Attached files
Exhibit 99
August 17, 2010
To Our Shareholders:
We want to report that Peoples Bancorporation recorded net earnings of $884,000
for the second quarter of 2010. We also want to report that we believe we are
making progress in addressing the asset quality problems impacting our financial
performance, while positioning ourselves to take advantage of better economic
times ahead. The Company has a Tier 1 capital ratio of 8.87% and along with its
subsidiary banks remains capitalized well in excess of regulatory requirements.
Management is hopeful that historically high non-performing assets have peaked
and will begin to decline as economic conditions improve.
The expense control measures initiated in 2008 have resulted in annualized cost
savings in excess of $2.0 million thus far. In continuation of this program, the
Company has made the difficult, but prudent, decision to discontinue operating
its Mills Avenue office and to serve that branch's customers at our Greenville
Antrim Drive location effective November 11, 2010. During the second quarter of
2010, the Company took advantage of the changing interest rate environment by
selling $13,824,000 of investment securities at a profit of $814,000.
An increase of $466,000 in net interest income, combined with cost saving
measures taken by the Company and the gains recorded from the sale of investment
securities, resulted in the Company recording pre-tax earnings of $1,137,000 for
the second quarter of 2010. These second quarter earnings, along with the
pre-tax loss of $1,885,000 recorded during the first quarter of 2010, combined
for a pre-tax loss of $748,000 for the first six months of 2010, resulting in a
net loss of $216,000 after tax benefits.
We made significant provisions of $1,170,000 for loan losses in the second
quarter of 2010, bringing the year-to-date provisions to $4,595,000, compared to
$1,578,000 for the first six months of 2009. For the first six months of 2010,
we recorded net charge-offs of $3,530,000 compared to $2,986,000 for the first
six months of 2009. Our allowance for loan losses totaled $8,496,000, or 2.35%
of outstanding loans at June 30, 2010, compared to $7,809,000, or 2.00% of
outstanding loans at June 30, 2009.
As disclosed in our most recent 10-Q filing with the Securities and Exchange
Commission, The Peoples National Bank entered into an agreement with the Office
of the Comptroller of the Currency on August 16, 2010 wherein the bank pledged
to improve deficiencies found relating to credit administration and earnings
performance.
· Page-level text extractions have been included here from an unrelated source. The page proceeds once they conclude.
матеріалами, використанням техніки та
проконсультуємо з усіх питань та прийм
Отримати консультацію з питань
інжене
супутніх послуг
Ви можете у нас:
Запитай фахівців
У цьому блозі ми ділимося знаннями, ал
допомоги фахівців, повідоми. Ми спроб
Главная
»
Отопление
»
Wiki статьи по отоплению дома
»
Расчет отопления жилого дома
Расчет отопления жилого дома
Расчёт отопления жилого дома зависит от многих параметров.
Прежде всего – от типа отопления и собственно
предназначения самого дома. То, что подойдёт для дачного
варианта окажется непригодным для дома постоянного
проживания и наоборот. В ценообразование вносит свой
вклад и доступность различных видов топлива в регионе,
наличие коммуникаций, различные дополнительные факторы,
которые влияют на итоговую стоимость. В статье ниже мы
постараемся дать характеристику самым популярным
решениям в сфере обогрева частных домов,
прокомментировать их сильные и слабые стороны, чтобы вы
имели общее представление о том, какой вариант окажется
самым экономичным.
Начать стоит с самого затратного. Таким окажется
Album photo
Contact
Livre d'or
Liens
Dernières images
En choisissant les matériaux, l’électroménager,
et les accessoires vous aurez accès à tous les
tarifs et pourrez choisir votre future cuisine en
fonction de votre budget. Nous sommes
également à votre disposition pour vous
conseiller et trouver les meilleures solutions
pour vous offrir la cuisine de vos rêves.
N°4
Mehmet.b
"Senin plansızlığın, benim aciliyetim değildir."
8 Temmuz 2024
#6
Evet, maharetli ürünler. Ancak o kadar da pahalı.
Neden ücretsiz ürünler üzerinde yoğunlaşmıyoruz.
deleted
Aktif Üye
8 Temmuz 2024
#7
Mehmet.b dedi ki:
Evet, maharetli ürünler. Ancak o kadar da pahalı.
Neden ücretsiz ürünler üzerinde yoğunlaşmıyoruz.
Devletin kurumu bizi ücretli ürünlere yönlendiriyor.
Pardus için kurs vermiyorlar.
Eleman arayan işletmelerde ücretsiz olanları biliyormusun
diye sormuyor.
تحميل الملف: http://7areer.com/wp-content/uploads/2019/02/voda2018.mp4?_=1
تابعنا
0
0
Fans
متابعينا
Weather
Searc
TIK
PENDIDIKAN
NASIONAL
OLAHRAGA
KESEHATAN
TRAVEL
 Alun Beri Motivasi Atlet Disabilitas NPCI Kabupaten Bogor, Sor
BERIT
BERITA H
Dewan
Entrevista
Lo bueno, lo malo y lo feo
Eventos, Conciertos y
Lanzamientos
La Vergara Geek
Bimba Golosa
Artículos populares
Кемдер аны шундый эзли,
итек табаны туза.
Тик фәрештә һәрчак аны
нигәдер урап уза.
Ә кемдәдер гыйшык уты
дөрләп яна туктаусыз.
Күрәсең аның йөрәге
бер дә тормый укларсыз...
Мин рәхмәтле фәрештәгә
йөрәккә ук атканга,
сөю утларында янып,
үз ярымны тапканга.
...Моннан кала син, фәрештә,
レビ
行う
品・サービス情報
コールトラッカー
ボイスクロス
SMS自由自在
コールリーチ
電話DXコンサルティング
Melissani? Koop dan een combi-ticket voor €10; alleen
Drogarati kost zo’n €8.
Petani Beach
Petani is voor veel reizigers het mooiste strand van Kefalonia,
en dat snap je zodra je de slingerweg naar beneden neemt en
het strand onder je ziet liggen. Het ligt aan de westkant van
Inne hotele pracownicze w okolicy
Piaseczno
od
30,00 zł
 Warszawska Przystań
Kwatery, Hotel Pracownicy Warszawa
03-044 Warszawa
Management and the Board are committed to continuing the
significant progress already made in all areas of operation.
We wish to thank you, our shareholders and most valued customers, for your
support and for the opportunity to serve your banking needs. Our personnel are
committed to making Peoples Bancorporation better every day as we remain focused
on strengthening our balance sheet, maintaining ample liquidity and improving
the level of profitability.
Sincerely,
L. Andrew Westbrook, III R. Riggie Ridgeway
President and CEO CEO Emeritus
PEOPLES BANCORPORATION, INC.
CONSOLIDATED FINANCIAL HIGHLIGHTS
(Unaudited)
(Amounts in thousands except share information)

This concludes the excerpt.